Collected data:
+++

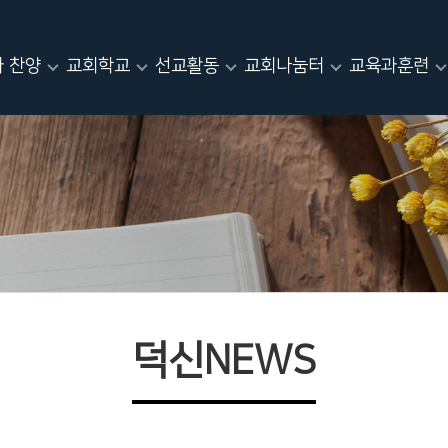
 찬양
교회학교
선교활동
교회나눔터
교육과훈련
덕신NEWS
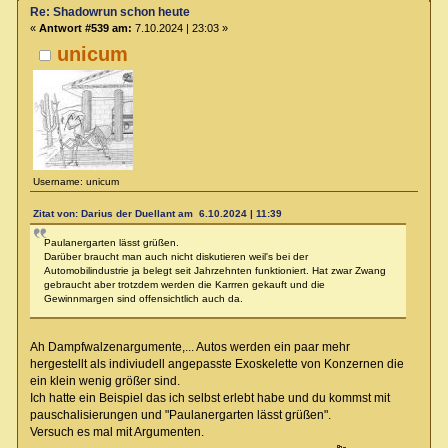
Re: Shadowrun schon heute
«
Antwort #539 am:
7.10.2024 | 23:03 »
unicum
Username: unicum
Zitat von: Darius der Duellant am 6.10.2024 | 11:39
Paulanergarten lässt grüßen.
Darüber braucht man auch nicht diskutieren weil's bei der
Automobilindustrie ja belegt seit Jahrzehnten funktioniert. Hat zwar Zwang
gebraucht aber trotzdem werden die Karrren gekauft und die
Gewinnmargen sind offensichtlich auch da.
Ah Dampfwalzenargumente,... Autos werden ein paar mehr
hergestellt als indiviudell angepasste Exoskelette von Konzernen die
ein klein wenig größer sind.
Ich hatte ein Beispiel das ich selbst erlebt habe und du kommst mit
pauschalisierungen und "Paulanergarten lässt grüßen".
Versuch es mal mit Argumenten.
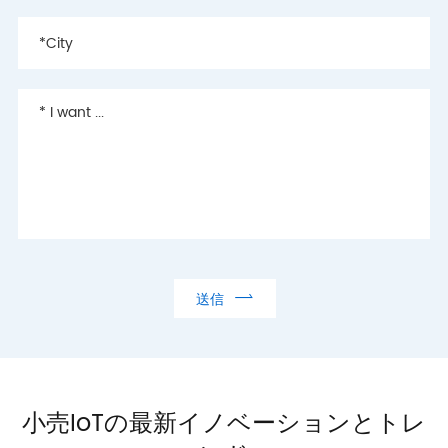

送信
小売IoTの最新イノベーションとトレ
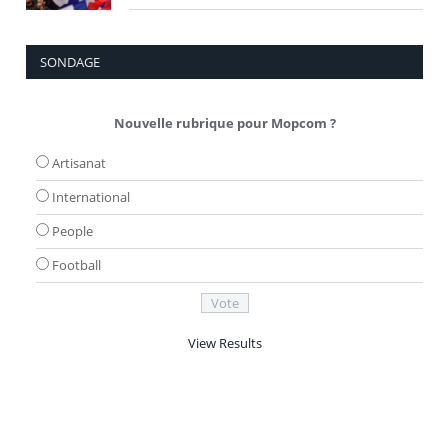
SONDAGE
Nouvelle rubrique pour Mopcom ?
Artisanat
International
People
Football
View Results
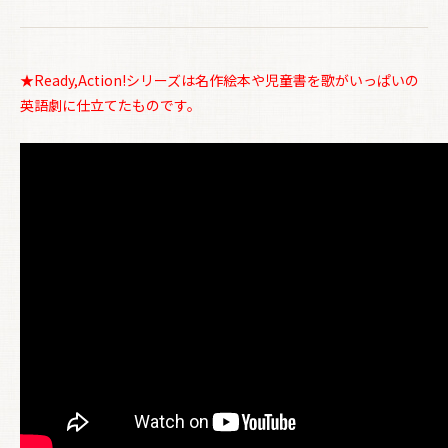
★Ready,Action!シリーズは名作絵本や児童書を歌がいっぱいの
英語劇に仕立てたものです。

+++

DIRECTIONS FOR THIS TASK: Retype the records in full, exactly as given, and omit the pictures.

TASK SOLUTION:
 찬양
교회학교
선교활동
교회나눔터
교육과훈련
덕신NEWS
Re: Shadowrun schon heute
«
Antwort #539 am:
7.10.2024 | 23:03 »
unicum
Username: unicum
Zitat von: Darius der Duellant am 6.10.2024 | 11:39
Paulanergarten lässt grüßen.
Darüber braucht man auch nicht diskutieren weil's bei der
Automobilindustrie ja belegt seit Jahrzehnten funktioniert. Hat zwar Zwang
gebraucht aber trotzdem werden die Karrren gekauft und die
Gewinnmargen sind offensichtlich auch da.
Ah Dampfwalzenargumente,... Autos werden ein paar mehr
hergestellt als indiviudell angepasste Exoskelette von Konzernen die
ein klein wenig größer sind.
Ich hatte ein Beispiel das ich selbst erlebt habe und du kommst mit
pauschalisierungen und "Paulanergarten lässt grüßen".
Versuch es mal mit Argumenten.

送信
小売IoTの最新イノベーションとトレ
SONDAGE
Nouvelle rubrique pour Mopcom ?
Artisanat
International
People
Football
View Results
★Ready,Action!シリーズは名作絵本や児童書を歌がいっぱいの
英語劇に仕立てたものです。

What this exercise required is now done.